Diante da piora do cenário, a CPFL e a CTG Brasil encerraram suas atividades de trading. Agora, elas concentram seus esforços em atender sua carteira de consumidores utilizando a energia proveniente de seu próprio parque gerador. A energia que ficaria descontratada no futuro será aproveitada para suprir essa demanda interna, minimizando riscos externos.

Em comunicado, a CPFL informou que sua atuação no mercado livre está focada na comercialização de energia própria, oriunda de seu portfólio de geração convencional e renovável. A empresa busca, com essa estratégia, eliminar os riscos associados à atual conjuntura do trading de energia.

A CTG Brasil, por sua vez, encerrou sua subsidiária dedicada exclusivamente ao trading na segunda metade de 2024. A decisão foi classificada como estratégica e alinhada à consolidação de seu posicionamento de mercado. A geradora tem intensificado sua atuação comercial, impulsionada pela entrada em operação de novos projetos solares e eólicos.

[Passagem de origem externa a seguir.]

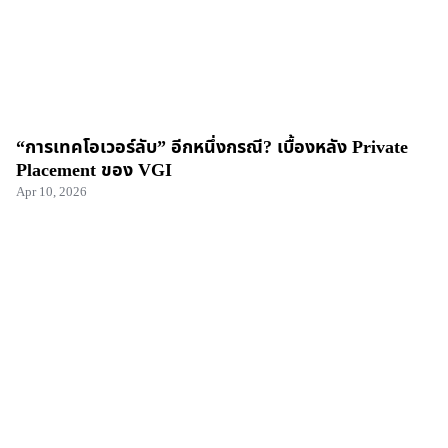
“การเทคโอเวอร์ลับ” อีกหนึ่งกรณี? เบื้องหลัง Private
Placement ของ VGI
Apr 10, 2026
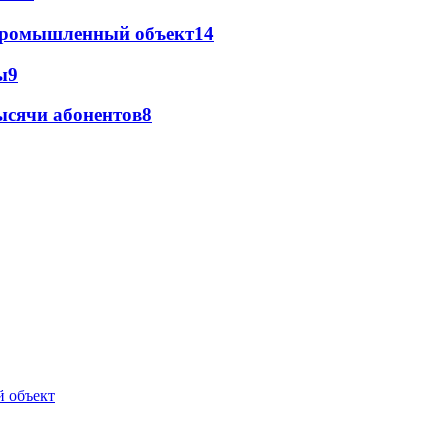
 промышленный объект
14
ы
9
ысячи абонентов
8
й объект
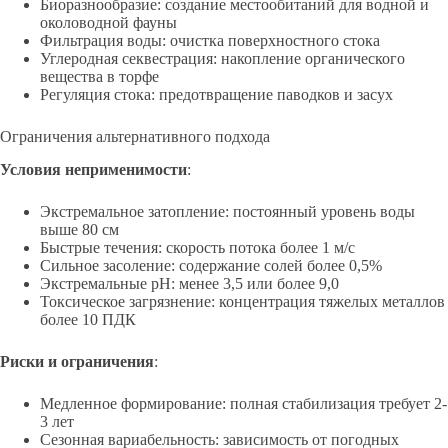
Биоразнообразие: создание местообитаний для водной и
околоводной фауны
Фильтрация воды: очистка поверхностного стока
Углеродная секвестрация: накопление органического
вещества в торфе
Регуляция стока: предотвращение паводков и засух
Ограничения альтернативного подхода
Условия неприменимости
:
Экстремальное затопление: постоянный уровень воды
выше 80 см
Быстрые течения: скорость потока более 1 м/с
Сильное засоление: содержание солей более 0,5%
Экстремальные pH: менее 3,5 или более 9,0
Токсическое загрязнение: концентрация тяжелых металлов
более 10 ПДК
Риски и ограничения
:
Медленное формирование: полная стабилизация требует 2-
3 лет
Сезонная вариабельность: зависимость от погодных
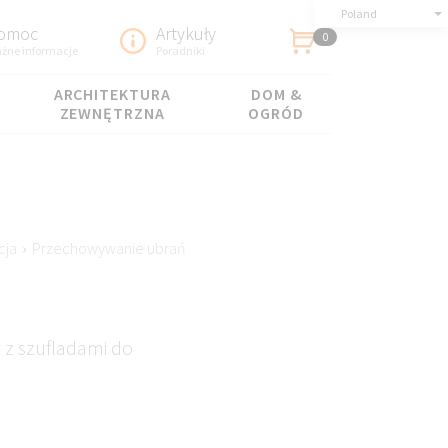
Poland
omoc
Artykuły
0
żne informacje
Poradniki
ARCHITEKTURA
DOM &
ZEWNĘTRZNA
OGRÓD
cja
›
Przechowywanie ubrań
 z szufladami do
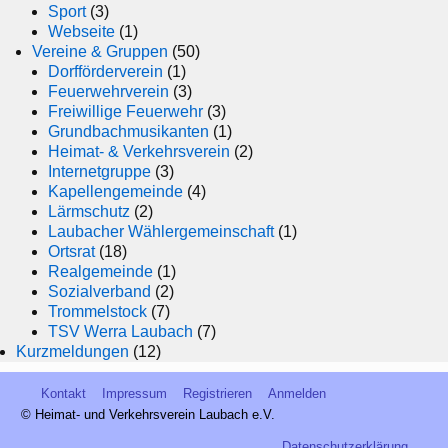
Sport
(3)
Webseite
(1)
Vereine & Gruppen
(50)
Dorfförderverein
(1)
Feuerwehrverein
(3)
Freiwillige Feuerwehr
(3)
Grundbachmusikanten
(1)
Heimat- & Verkehrsverein
(2)
Internetgruppe
(3)
Kapellengemeinde
(4)
Lärmschutz
(2)
Laubacher Wählergemeinschaft
(1)
Ortsrat
(18)
Realgemeinde
(1)
Sozialverband
(2)
Trommelstock
(7)
TSV Werra Laubach
(7)
Kurzmeldungen
(12)
Kontakt
Impressum
Registrieren
Anmelden
© Heimat- und Verkehrsverein Laubach e.V.
Datenschutzerklärung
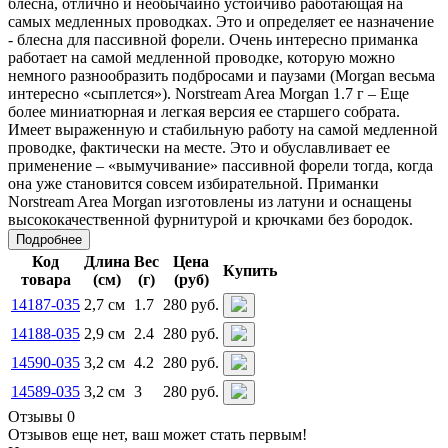
блесна, отлично и необычайно устойчиво работающая на
самых медленных проводках. Это и определяет ее назначение
- блесна для пассивной форели. Очень интересно приманка
работает на самой медленной проводке, которую можно
немного разнообразить подбросами и паузами (Morgan весьма
интересно «сыплется»). Norstream Area Morgan 1.7 г – Еще
более миниатюрная и легкая версия ее старшего собрата.
Имеет выраженную и стабильную работу на самой медленной
проводке, фактически на месте. Это и обуславливает ее
применение – «вымучивание» пассивной форели тогда, когда
она уже становится совсем избирательной. Приманки
Norstream Area Morgan изготовлены из латуни и оснащены
высококачественной фурнитурой и крючками без бородок.
Подробнее
Код
Длина
Вес
Цена
Купить
товара
(см)
(г)
(руб)
14187-035
2,7 см
1.7
280 руб.
14188-035
2,9 см
2.4
280 руб.
14590-035
3,2 см
4.2
280 руб.
14589-035
3,2 см
3
280 руб.
Отзывы 0
Отзывов еще нет, ваш может стать первым!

Comercializadoras Independentes Buscam Novos Caminhos

O aumento do risco de crédito levou muitos geradores a evitarem ou suspenderem totalmente transações com comercializadoras independentes. Essa postura contribuiu para a redução da liquidez no mercado intermediário, que é essencial para a saúde do mercado como um todo.

As próprias comercializadoras também reduziram suas transações devido à percepção de um risco maior associado à volatilidade de preços. Mudanças em modelos matemáticos no ano passado também foram apontadas como um fator que inviabiliza previsões, levando algumas empresas a falar em “erros” nos modelos.

A Capitale, por exemplo, opera “conscientemente menor” desde 2024 e planeja reduzir o volume comercializado em 30% até 2026. O CEO, Daniel Rossi, ressalta que, com o modelo de preços atual e a volatilidade existente, é impossível operar como antes sem colocar muito em risco. A empresa foca em zerar portfólios existentes e atuar em pequenas oportunidades controladas.

A Trinity Energia, que já negociou cerca de 2 gigawatts (GW) médios por mês, hoje opera com apenas 10% desse volume. A empresa tem concentrado seus esforços em geração distribuída e em serviços de gestão e consultoria em energia, afastando-se do trading de energia de alta volatilidade.

A Urca Trading, do grupo Urca Energia, decidiu reduzir sua exposição a risco ainda no segundo trimestre de 2025. A empresa passou a focar em operações estruturadas com grandes players e realizou a venda de sua carteira varejista, buscando afastar-se do risco sistêmico e registrar resultados positivos.

Geradoras Adotam Postura Mais Conservadora

A menor liquidez no mercado de comercialização de energia também reflete uma postura mais contida de grandes geradoras, como a Copel. O CEO da empresa mencionou que a companhia está optando por deixar mais energia descontratada em seu portfólio para aproveitar os preços spot mais altos, evitando travar vendas em contratos de longo prazo com valores potencialmente menores.

A Axia, antiga Eletrobras e a maior geradora brasileira, também passou a ter muita energia disponível para negociação livre após sua privatização. No ano passado, a empresa chegou a adotar uma estratégia semelhante à da Copel, buscando maior flexibilidade e aproveitamento das condições de mercado.